Rozenn Quéré and Yasmine Eid-Sabbagh in Paspébiac
With “Possible and Imaginary Lives”, Rozenn Quéré and Yasmine Eid-Sabbagh experimented at the place where their photographic worlds meet: they present a rereading of a family photo archive from the perspective of its narrative and poetic possibilities.EXHIBIT: VIES POSSIBLES ET IMAGINAIRES (POSSIBLE AND IMAGINARY LIVES)
LeBoutillier & Brothers warehouse on the Banc-de-Pêche-de-Paspébiac Historical Site | 3e Rue | Paspébiac | See Google Map.
Opening hours: every day from 9:00 a.m. to 5:00 p.m.
Rozenn Quéré, Brussels (Belgium) | www.rozennquere.com
Yasmine Eid-Sabbagh
Rozenn Quéré studied cinema and photography in Paris, France. She lives and works in Brussels as a freelance photographer and as a graphic artist. Her personal work is geared to the relationship between photograph and text, photomontage and narration, by way of different media. With Perrine Lottier she has created photo-based films (L’homme envolé, produced by Groupe de recherches et d’études cinématographiques, and Gabrielle, produced by Les Films d’ici and Xbo Films). She is also the author and illustrator of two children’s books with the publisher Mouton Cerise and two art books with Les éditions Malaxe.
Yasmine Eid-Sabbagh studied history, photography and visual anthropology, also in Paris. From 2006 to 2011 she lived in Burj al-Shamali, a Palestinian refugee camp next to Sour, where she carried out photographic research that includes a dialogical project with a group of young Palestinians as well as archival work on family and studio photographs. Since 2008 Yasmine Eid- Sabbagh has been a member of the Arab Image Foundation, and since 2011, a doctoral candidate at the Academy of Fine Arts in Vienna.
With Possible and Imaginary Lives, Rozenn Quéré and Yasmine Eid-Sabbagh experimented at the place where their photographic worlds meet: they present, through the prism of the dialogue with the characters in the story themselves and that of the photomontage tool, a rereading of a family photo archive from the perspective of its narrative and poetic possibilities.
The project Possible and Imaginary Lives won the Vevey International Photo Award, in 2011, and the Arles Discovery Award in 2013.
EXHIBIT AT RENCONTRES: VIES POSSIBLES ET IMAGINAIRES (POSSIBLE AND IMAGINARY LIVES)
“This is the story of four strong and feisty woman, exiled to the four corners of the globe, four Palestinian-Lebanese sisters who traversed the 20th century.

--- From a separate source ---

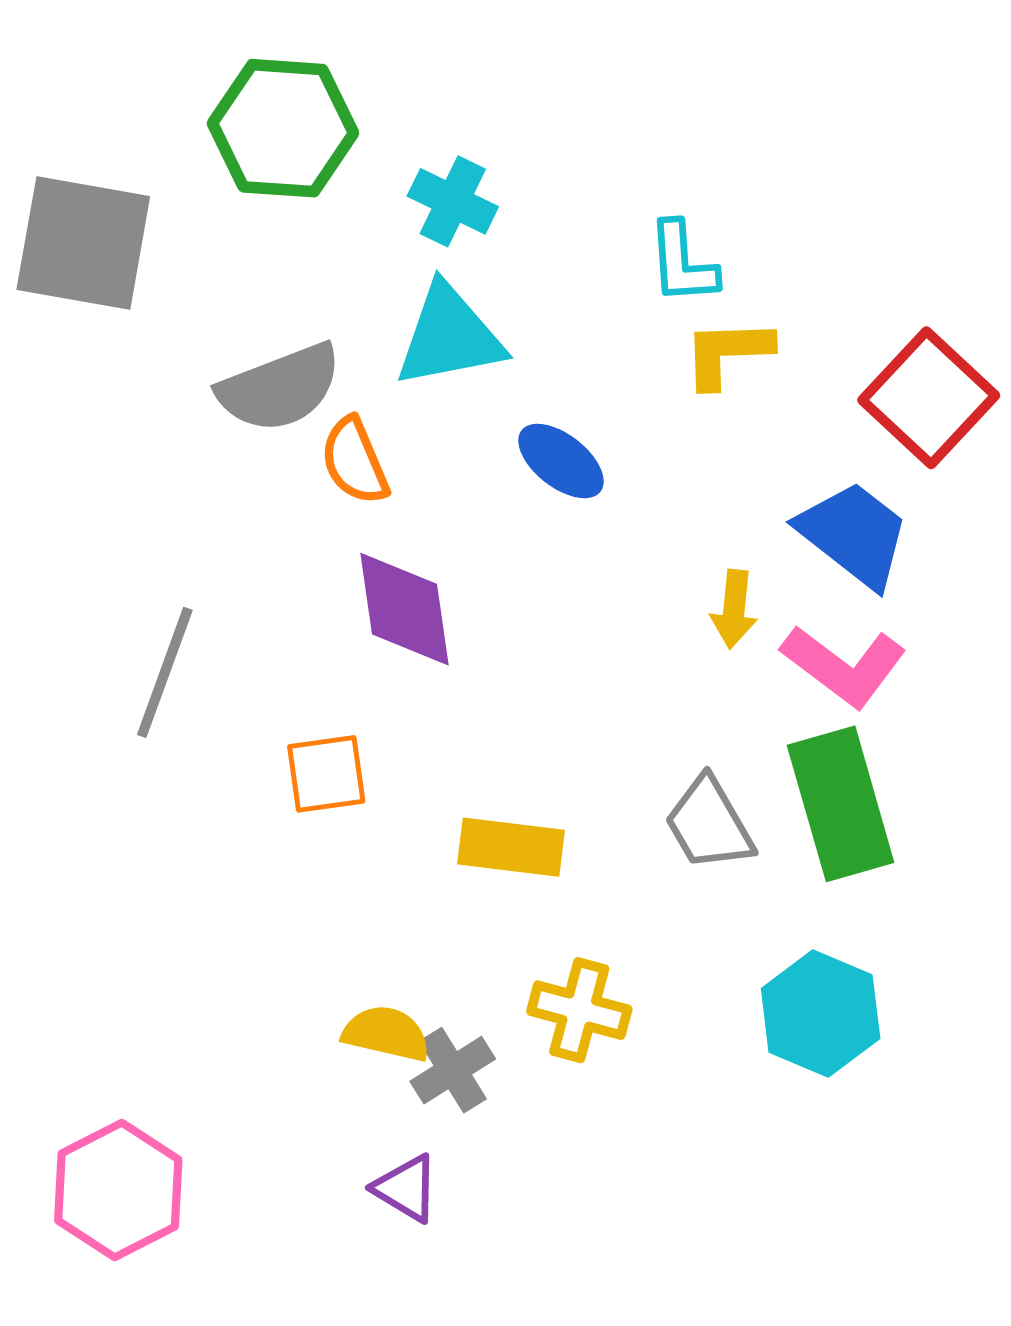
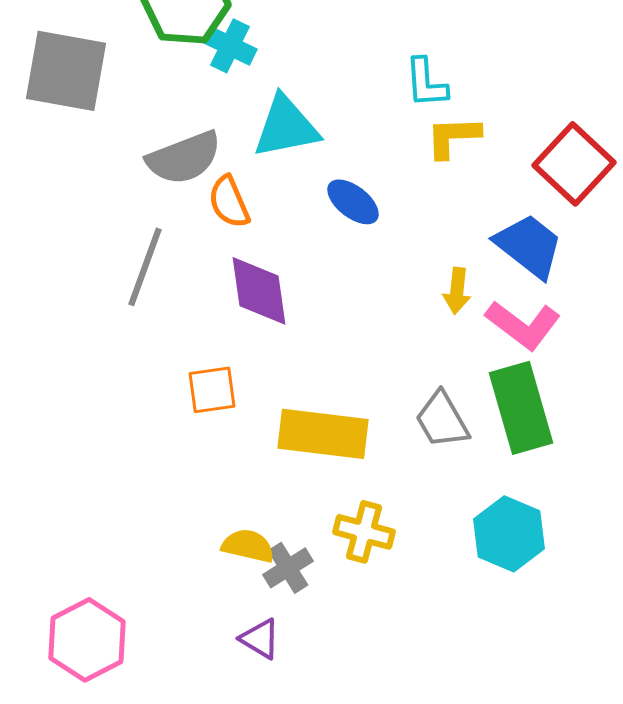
cyan cross: (453, 201) -> (230, 46), moved
gray line: (165, 672) -> (145, 267), moved
yellow rectangle: (511, 847) -> (323, 434), size x1.4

It is a story somewhere between documentary and fiction, biography and drama, based on family photographs and taped interviews – a narrative of both actual and imagined events.
“It is a reflection upon ways of gathering, sifting, listening to and making stories and words emerge. It is a reflection upon how to recreate these stories and words in the present, in the most vivid possible way, by combining the inner experiences of these women with the lived experiences of the gatherings. Herein is a reinterpretation of reality tinged with tenderness and humor. The four women’s and the two photographers’ imagination is at the core of this work.
“Jocelyne, the eldest sister, lived in Cairo. Frieda, the youngest, went into exile to Paris. Stella left Lebanon for New York during the civil war, and her twin, Graziella, is the only one to remain in Beirut.
“Far from being a factual or historical portrait of Graziella and her sisters, Possible and Imaginary Lives is an attempt to convey the eccentricities and delusions of these women, so as to give their imaginings a status equal to that of reality. In other words, by combining old family photographs and text, we were not aiming to write their story, but to write their myth.”
- Rozenn Quéré and Yasmine Eid-Sabbagh
Produced by the visual-arts festival Images in Vevey, Switzerland, Possible and Imaginary Lives was also published by Éditions Photosynthèses, Arles, France, in 2012.